你当前正在访问 Microsoft Azure Global Edition 技术文档网站。如果需要访问由世纪互联运营的 Microsoft Azure 中国技术文档网站，请访问 https://docs.azure.cn。

Parquet mapping

项目
08/12/2024

Applies to: ✅ Microsoft Fabric ✅ Azure Data Explorer

Use Parquet mapping to map incoming data to columns inside tables when your ingestion source file is in Parquet format.

Each element in the mapping list defines the mapping for a specific column. These elements are constructed from three properties: column, datatype, and properties. Learn more in the data mappings overview.

Each Parquet mapping element must contain either of the following optional properties:

Property	Type	Description
Field	`string`	Name of the field in the Parquet record.
Path	`string`	If the value starts with `$` it's interpreted as the path to the field in the Parquet document that will become the content of the column in the table. The path that denotes the entire Parquet record is `$`. If the value doesn't start with `$` it's interpreted as a constant value. Paths that include special characters should be escaped as ['Property Name']. For more information, see JSONPath syntax.
ConstValue	`string`	The constant value to be used for a column instead of some value inside the Parquet file.
Transform	`string`	Transformation that should be applied on the content with mapping transformations.

Note

Field and Path are mutually exclusive.

The following alternatives are equivalent:

[
  {"Column": "event_name", "Properties": {"Path": "$.EventName"}}
]

[
  {"Column": "event_name", "Properties": {"Field": "EventName"}}
]

Important

For queued ingestion:

If the table referenced in the mapping doesn't exist in the database, it gets created automatically, given that valid data types are specified for all columns.
If a column referenced in the mapping doesn't exist in the table, it gets added automatically to the table as the last column upon the first time data is ingested for that column, given a valid data type is specified for the column. To add new columns to a mapping, use the .alter ingestion mapping command.
Data is batched using Ingestion properties. The more distinct ingestion mapping properties used, such as different ConstValue values, the more fragmented the ingestion becomes, which can lead to performance degradation.

Parquet type conversions

Comprehensive support is provided for converting data types when you're ingesting or querying data from a Parquet source.

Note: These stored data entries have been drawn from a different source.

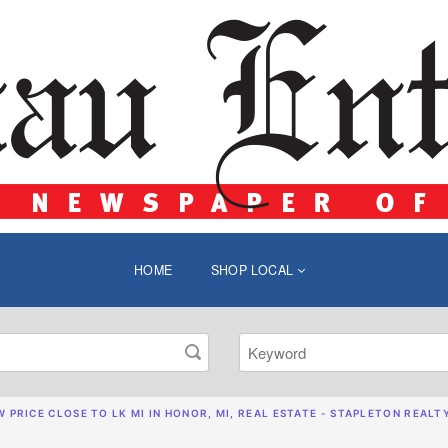
HOME
SHOP LOCAL
 PRICE CLOSE TO LK MI IN HONOR, MI, REAL ESTATE - STAPLETON REALT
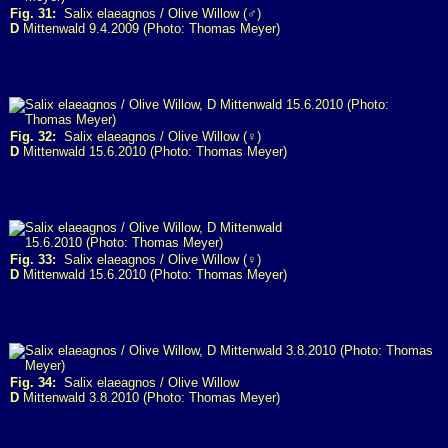
Fig. 31:
Salix elaeagnos / Olive Willow (♂)
D
Mittenwald 9.4.2009 (Photo: Thomas Meyer)
Fig. 32:
Salix elaeagnos / Olive Willow (♀)
D
Mittenwald 15.6.2010 (Photo: Thomas Meyer)
Fig. 33:
Salix elaeagnos / Olive Willow (♀)
D
Mittenwald 15.6.2010 (Photo: Thomas Meyer)
Fig. 34:
Salix elaeagnos / Olive Willow
D
Mittenwald 3.8.2010 (Photo: Thomas Meyer)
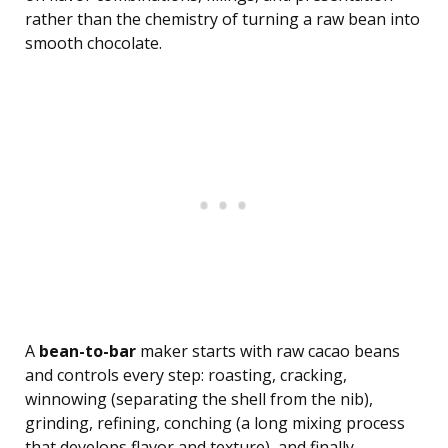
rather than the chemistry of turning a raw bean into
smooth chocolate.
A
bean-to-bar
maker starts with raw cacao beans
and controls every step: roasting, cracking,
winnowing (separating the shell from the nib),
grinding, refining, conching (a long mixing process
that develops flavor and texture), and finally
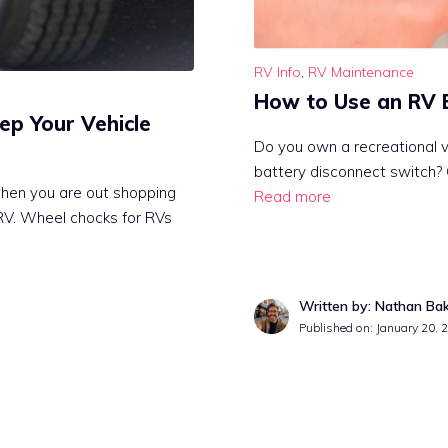
RV Info
,
RV Maintenance
How to Use an RV 
ep Your Vehicle
Do you own a recreational v
battery disconnect switch?
hen you are out shopping
Read more
 RV. Wheel chocks for RVs
Written by: Nathan Ba
Published on:
January 20, 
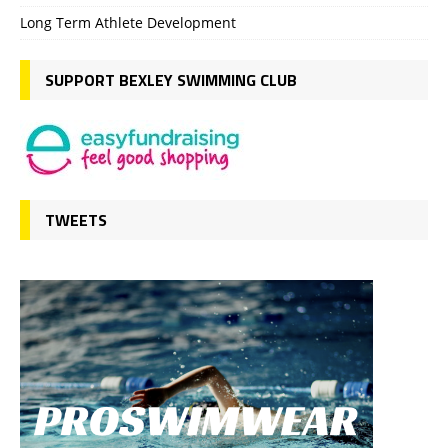
Long Term Athlete Development
SUPPORT BEXLEY SWIMMING CLUB
TWEETS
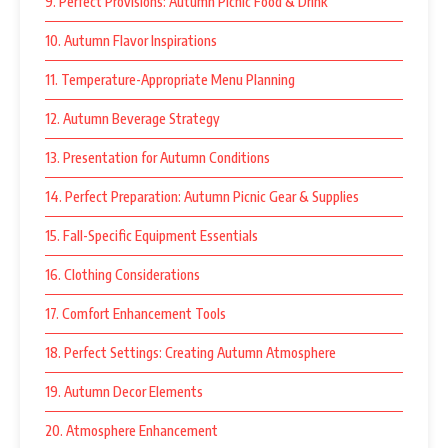
9. Perfect Provisions: Autumn Picnic Food & Drink
10. Autumn Flavor Inspirations
11. Temperature-Appropriate Menu Planning
12. Autumn Beverage Strategy
13. Presentation for Autumn Conditions
14. Perfect Preparation: Autumn Picnic Gear & Supplies
15. Fall-Specific Equipment Essentials
16. Clothing Considerations
17. Comfort Enhancement Tools
18. Perfect Settings: Creating Autumn Atmosphere
19. Autumn Decor Elements
20. Atmosphere Enhancement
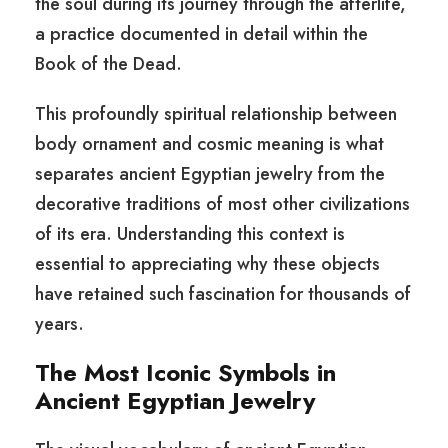
the soul during its journey through the afterlife,
a practice documented in detail within the
Book of the Dead.
This profoundly spiritual relationship between
body ornament and cosmic meaning is what
separates ancient Egyptian jewelry from the
decorative traditions of most other civilizations
of its era. Understanding this context is
essential to appreciating why these objects
have retained such fascination for thousands of
years.
The Most Iconic Symbols in
Ancient Egyptian Jewelry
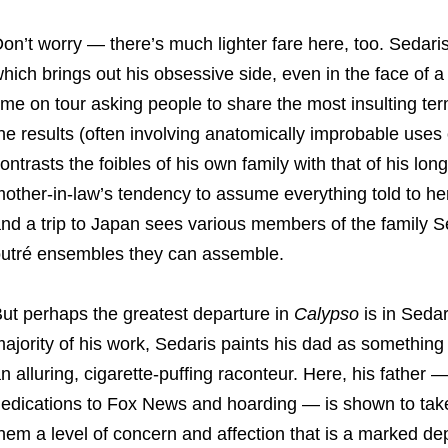
on’t worry — there’s much lighter fare here, too. Sedaris 
hich brings out his obsessive side, even in the face of 
ime on tour asking people to share the most insulting ter
he results (often involving anatomically improbable uses 
ontrasts the foibles of his own family with that of his lon
other-in-law’s tendency to assume everything told to her
nd a trip to Japan sees various members of the family S
utré ensembles they can assemble.
ut perhaps the greatest departure in
Calypso
is in Sedar
ajority of his work, Sedaris paints his dad as something 
n alluring, cigarette-puffing raconteur. Here, his father 
edications to Fox News and hoarding — is shown to take a
hem a level of concern and affection that is a marked dep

The following table provides a mapping of Parquet field types, and the table column types they can be converted to. The first column lists the Parquet type, and the others show the table column types they can be converted to.

Note

For Parquest DECIMAL types, the physical type is specified in parentheses, as follows:

I32: INT32 (32-bit integer)
I64: INT64 (64-bit integer)
FLBA: Fixed Length Byte Array
BA: Byte Array

Parquet type	bool	int	long	real	decimal	datetime	timespan	string	guid	dynamic
INT8	✔️	✔️	✔️	✔️	✔️	❌	❌	✔️	❌	❌
INT16	✔️	✔️	✔️	✔️	✔️	❌	❌	✔️	❌	❌
INT32	✔️	✔️	✔️	✔️	✔️	❌	❌	✔️	❌	❌
INT64	✔️	✔️	✔️	✔️	✔️	❌	❌	✔️	❌	❌
UINT8	✔️	✔️	✔️	✔️	✔️	❌	❌	✔️	❌	❌
UINT16	✔️	✔️	✔️	✔️	✔️	❌	❌	✔️	❌	❌
UINT32	✔️	✔️	✔️	✔️	✔️	❌	❌	✔️	❌	❌
UINT64	✔️	✔️	✔️	❌	✔️	❌	❌	✔️	❌	❌
FLOAT32	✔️	✔️	✔️	✔️	✔️	❌	❌	✔️	❌	❌
FLOAT64	✔️	✔️	✔️	✔️	✔️	❌	❌	✔️	❌	❌
BOOLEAN	✔️	❌	❌	❌	✔️	❌	❌	✔️	❌	❌
DECIMAL (I32)	✔️	✔️	✔️	✔️	✔️	❌	❌	✔️	❌	❌
DECIMAL (I64)	✔️	✔️	✔️	✔️	✔️	❌	❌	✔️	❌	❌
DECIMAL (FLBA)	❌	❌	✔️	✔️	✔️	❌	❌	✔️	❌	❌
DECIMAL (BA)	✔️	❌	✔️	✔️	✔️	❌	❌	✔️	❌	✔️
TIMESTAMP	❌	❌	❌	❌	❌	✔️	❌	✔️	❌	❌
DATE	❌	❌	❌	❌	❌	✔️	❌	✔️	❌	❌
STRING	❌	✔️	✔️	✔️	✔️	❌	❌	✔️	❌	✔️
UUID	❌	❌	❌	❌	❌	❌	❌	✔️	✔️	❌
JSON	❌	❌	❌	❌	❌	❌	❌	✔️	❌	✔️
LIST	❌	❌	❌	❌	❌	❌	❌	❌	❌	✔️
MAP	❌	❌	❌	❌	❌	❌	❌	❌	❌	✔️
STRUCT	❌	❌	❌	❌	❌	❌	❌	❌	❌	✔️

Examples

[
  {"Column": "event_timestamp", "Properties": {"Path": "$.Timestamp"}},
  {"Column": "event_name",      "Properties": {"Path": "$.Event.Name"}},
  {"Column": "event_type",      "Properties": {"Path": "$.Event.Type"}},
  {"Column": "event_time",      "Properties": {"Path": "$.Timestamp", "Transform": "DateTimeFromUnixMilliseconds"}},
  {"Column": "ingestion_time",  "Properties": {"ConstValue": "2021-01-01T10:32:00"}},
  {"Column": "full_record",     "Properties": {"Path": "$"}}
]

The mapping above is serialized as a JSON string when it's provided as part of the .ingest management command.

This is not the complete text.